I decided to analyze six samples from each student, four of which were written in-class. The first of these, a pre-course sample, was written during the first week of the semester, before any instruction was done. The second is their first regular in-class essay. The last two are in-class essays done at the end of the course as a final exam. Of these, thus far I have "finished" (See below.) analyzing only the pre-course sample. Although the students wrote four major out-of-class papers, I decided to use only two for the simple reason that the other two were research papers. (Sorting out the maze of paraphrases and sentences that were quoted but are not in quotation marks would be impossible.) The first set of these has been analyzed, the second is almost complete. "Finished," above, is in quotation marks because I may decide to return to these samples for futher analysis.

What Was Counted, and How

All texts are being made into electronic documents. (Copies of the originals for which I have permission to publish are available for the cost of copying and mailing.) Using ToolBook, an authoring program, I created a set of programs which act as repositories for the original transcripts, but which also allow me to analyze them by clicking on words to insert codes. Because this analysis is still very time-consuming, and because I wanted an overall view of the documents, I decided to limit analysis to prepositional phrases and main and subordinate clauses. Because it was relatively easy to do, I also decided to count fragments, comma-splices, run-ons, and subject/verb agreement errors. A discussion of each of most of these is available by clicking on one of the links below:

Counting Words
Counting Main Clauses
Counting Subordinate Clauses
Counting Prepositional Phrases

Comma-Splices and Run-ons
Fragments
Subject-Verb Agreement Errors

In counting subordinate clauses, my program enabled me to count level of embedding. Thus a "Level-One" subordinate clause is a subordinate clause embedded in a main clause, a levevl two is a subordinate clause embedded in a Level One, etc. (See "Counting Subordinate Clauses.") I should have designed the program to count Prepositional Phrases in the same way, but I did not. (This is something I go back and do later.) Because the orgininal transcripts are archived here, and because I have suggested that a database of students' writing would be beneficial for a number of types of research, I have also counted the number of paragraphs and number of words per paragraph.

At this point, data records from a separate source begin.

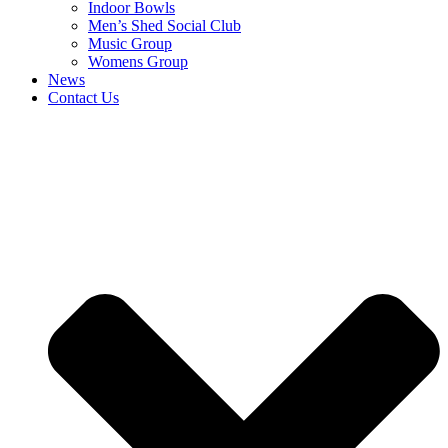
Indoor Bowls
Men’s Shed Social Club
Music Group
Womens Group
News
Contact Us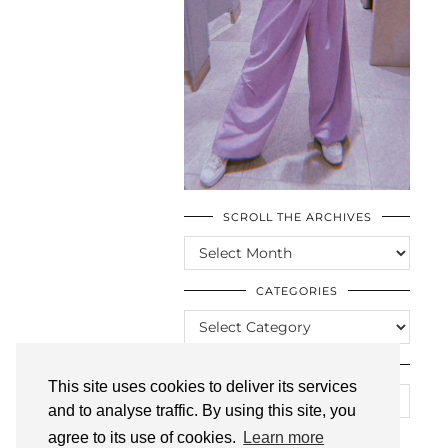
SCROLL THE ARCHIVES
SCROLL
THE
ARCHIVES
CATEGORIES
CATEGORIES
LOOKING FOR SOMETHING?
This site uses cookies to deliver its services
and to analyse traffic. By using this site, you
agree to its use of cookies.
Learn more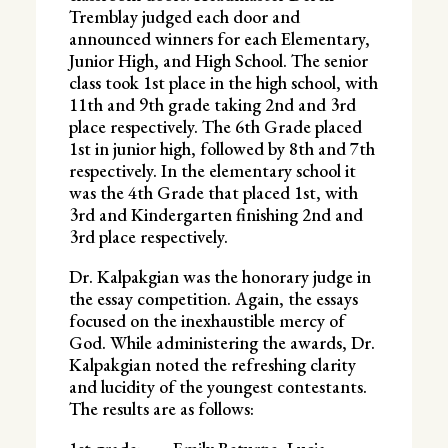
Tremblay judged each door and
announced winners for each Elementary,
Junior High, and High School. The senior
class took 1st place in the high school, with
11th and 9th grade taking 2nd and 3rd
place respectively. The 6th Grade placed
1st in junior high, followed by 8th and 7th
respectively. In the elementary school it
was the 4th Grade that placed 1st, with
3rd and Kindergarten finishing 2nd and
3rd place respectively.
Dr. Kalpakgian was the honorary judge in
the essay competition. Again, the essays
focused on the inexhaustible mercy of
God. While administering the awards, Dr.
Kalpakgian noted the refreshing clarity
and lucidity of the youngest contestants.
The results are as follows: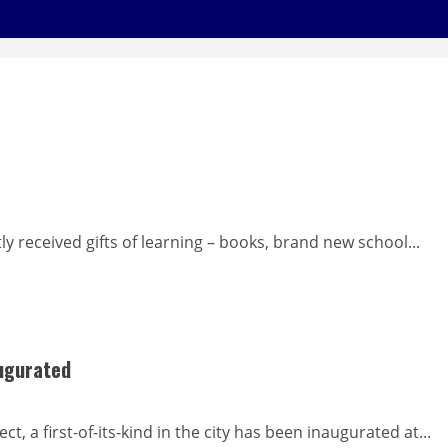
y received gifts of learning – books, brand new school...
augurated
 a first-of-its-kind in the city has been inaugurated at...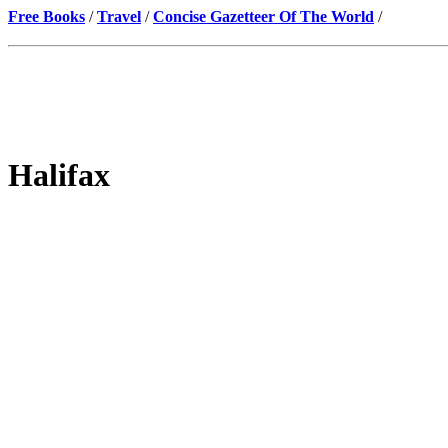
Free Books
/
Travel
/
Concise Gazetteer Of The World
/
Halifax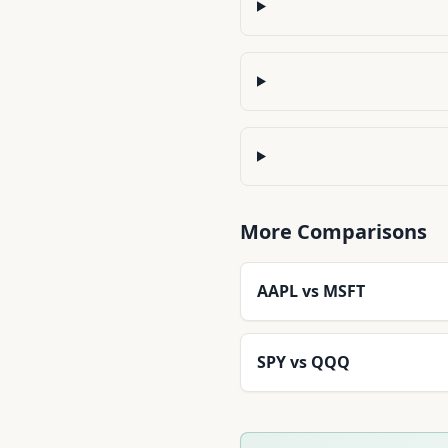
More Comparisons
AAPL
vs
MSFT
SPY
vs
QQQ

In previous, smaller studies, I have counted and examined numerous other things -- functions of subordinate clauses (DO, PN, Adjectival, Adverbial, etc.), branching of subordinate clauses (Left, ie., before the main SV; Mid i.e., between the main subject and its verb; and Right -- after the main subject verb.) I have also counted infinitives, gerunds, gerundives, appositives, and noun absolutes. Because of the number of texts I was facing, I decided not to analyze these at this time -- I may return to them later.

Table(s) of Results

Because this project in still in progress, I have included only one Table, for Words per Main Clause, thus far. That table lists students (by number), whether or not I have Permission to Publish (PtP), and cells for the average number of words per main clause on each of the six samples. If I do have permission to publish, the number for the results of each student has been made a link to the student's writing, both analyzed and unanalyzed. The document which includes these texts also includes the statistical results for that sample for all catergories that were analyzed. Click here to see a sample.

Discussion

Because this project is still in progress, I am not ready for a general discussion of if. In the process of analysing texts and converting them to the HTML documents presented here, I have made , and will continue to make, observations about problems involved in counting and on various other things that I find. These observations are being collected here in a variety of documents, primarily lists under "What Counts, How, and So What?", under "The Question of Errors," and under "Interesting Questions." As each of these documents notes, they are work in progress and will be continually updated as I add new writing samples to this web site.